A l’occasion du cycle “Brasil !” organisé par la Cinémathèque française du 18 mars au 18 mai 2015, Débordements et Camira publient une série de notes consacrées à quelques-uns des films présentés. Il s’agira à chaque fois de retracer l’histoire de ces films, ainsi que leur trajectoire en France.
Le film s’ouvre sur l’image, tournée en 35mm noir et blanc, d’un Indien seul dans une clairière. Avec des gestes précis, il allume un feu et s’installe. Maintenant en couleurs, le film montre un groupe d’Indiens, adultes et enfants, dans ce qui pourrait être la même clairière. Ils jouent, se baignent dans une rivière, puis quelqu’un ravive une braise. Après l’image violente du passage d’un train à grande vitesse à travers la forêt, le jeu d’alternance noir et blanc / couleurs, qui ponctuera d’ailleurs tout le film, se trouve enrichi par l’arrivée d’images de textures et de provenances hétérogènes — 35mm, vidéo, extraits issus d’émissions télévisées, de films institutionnels, de documentaires, de longs-métrages[11] [11] Notamment Iracema [1974] de Jorge Bodansky et Orlando Senna, Linha de montagem [1982] de Renato Tapajós et Guerras [2005] de Luiz Rosemberg Filho, en plus d’images de films réalisés par l’auteur lui-même, Andrea Tonacci, comme Os Arara [1980-1981]. . Ce n’est qu’après ce montage d’images d’archives, terminé à la 25ème minute du film, que nous voyons apparaître à l’écran le titre : Serras da Desordem.

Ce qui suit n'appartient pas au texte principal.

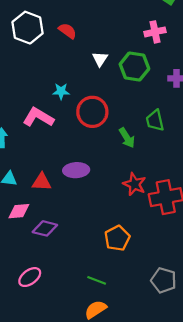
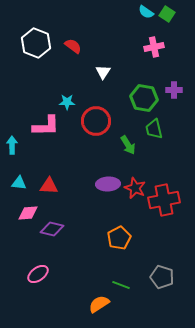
green hexagon: (134, 66) -> (144, 98), moved
pink L-shape: (38, 117) -> (46, 126), turned 148
purple ellipse: (76, 170) -> (108, 184), moved
green line: (97, 280) -> (121, 285), moved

La variation entre les différentes natures d’images n’a rien d’aléatoire, mais est le produit nécessaire des multiples « sagas » que le film concentre et dont il est issu : l’histoire du protagoniste, celle de la réalisation, par Andrea Tonacci, et finalement celle de la vie du film. Au commencement, il y a l’histoire de Carapiru. Indien Awa-Guajá originaire de l’état du Maranhão, dans le nord du Brésil, Carapiru survit au massacre qui décime sa famille en 1978 et erre seul pendant une dizaine d’années, parcourant quelques deux mille kilomètres, jusqu’à arriver dans un village où il est accueilli par des paysans. Quand l’indigéniste Sidney Possuelo le retrouve, Carapiru ne parle toujours pas portugais, mais a tout de même réussi à établir une relation paisible et affectueuse avec les habitants d’un village qui l’avaient accueilli. C’est donc avec une certaine résistance que l’Indien entre dans la voiture de Possuelo pour être conduit à Brasília.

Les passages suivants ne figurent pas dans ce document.